Elderly patients are so severely affected by frailty and multi-morbidity as our study patients generate a large part of everyday hospital care consumption in most western countries. There is therefore a particular need to build evidence relating to the treatment and care of this important patient group. Patient satisfaction is an integrated and important part of that work.
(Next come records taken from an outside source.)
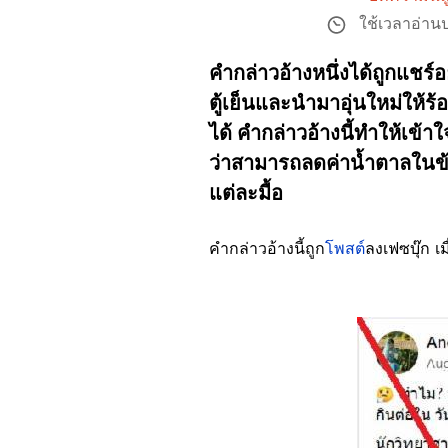
ใช้เวลาอ่า
คำกล่าวอ้างหนึ่งได้ถูกแชร
ตู้เย็นและนำมาอุ่นใหม่ให้
ได้ คำกล่าวอ้างนี้ทำให้เข้
ว่าสามารถลดค่าน้ำตาลในข้
แต่ละมื้อ
คำกล่าวอ้างนี้ถูก
โพสต์
ลงเฟซบุ๊ก เ
Image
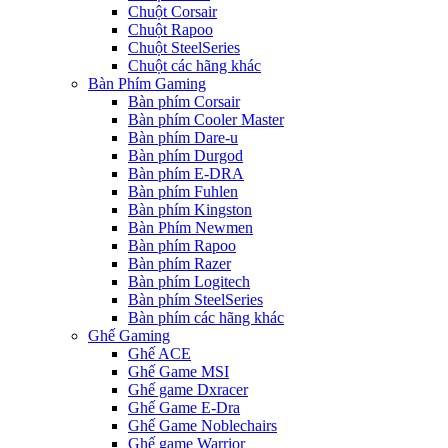
Chuột Corsair
Chuột Rapoo
Chuột SteelSeries
Chuột các hãng khác
Bàn Phím Gaming
Bàn phím Corsair
Bàn phím Cooler Master
Bàn phím Dare-u
Bàn phím Durgod
Bàn phím E-DRA
Bàn phím Fuhlen
Bàn phím Kingston
Bàn Phím Newmen
Bàn phím Rapoo
Bàn phím Razer
Bàn phím Logitech
Bàn phím SteelSeries
Bàn phím các hãng khác
Ghế Gaming
Ghế ACE
Ghế Game MSI
Ghế game Dxracer
Ghế Game E-Dra
Ghế Game Noblechairs
Ghế game Warrior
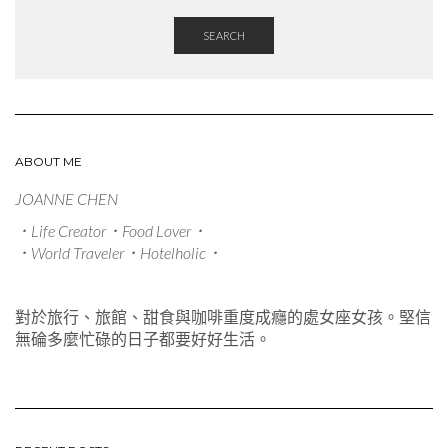
SEARCH
ABOUT ME
JOANNE CHEN
．Life Creator．Food Lover．
．World Traveler．Hotelholic．
對於旅行、旅館、甜食與咖啡重度成癮的處女座女孩。堅信
無碖多麼忙碌的日子都要好好生活。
This study was integrated in the standard daily clinical context and included a wide spectrum of diagnoses, which enhances the generalizability of the study results. Moreover, we studied very frail elderly patients in need of acute care, which adds complementary knowledge to former studies focusing on patients in a more stable and chronic phase.
The MÄVA form of care can serve as one example of how acute care for frail elderly people can be organized. More research is needed to identify the most appropriate organizational forms adapted to the varying needs of the frail elderly patients, for example, stable chronic disease and acute illness. This further research should include evaluations of primary and municipal care, ambulant geriatric care, and specialized hospital care. In every such study, the evaluation of patient satisfaction should be an important part.
Our patient satisfaction study has some limitations, the main one being that the questions used in this survey are not formally validated. However, we wanted to take the opportunity to capture the opinions of our patients on these few, short, and clinically relevant questions. In addition, we did not find any validated instrument that fulfilled the needs of the TREEE study. The questions were based on available literature and intense discussions and broad consultations with experts. Another limitation is the low number of patients. However, the response rate of 61% is in the range of what has previously been reported in this kind of population.
Acute care in a CGA unit with direct admission was associated with higher levels of patient satisfaction compared with conventional acute care via the emergency room.
This study was funded by grants from the Healthcare subcommittee, Region Västra Götaland; Department of Research and Development, NU Hospital Group; and the Fyrbodal Research and Development Council, Region Västra Götaland, Sweden.
The authors report no conflicts of interest in this work.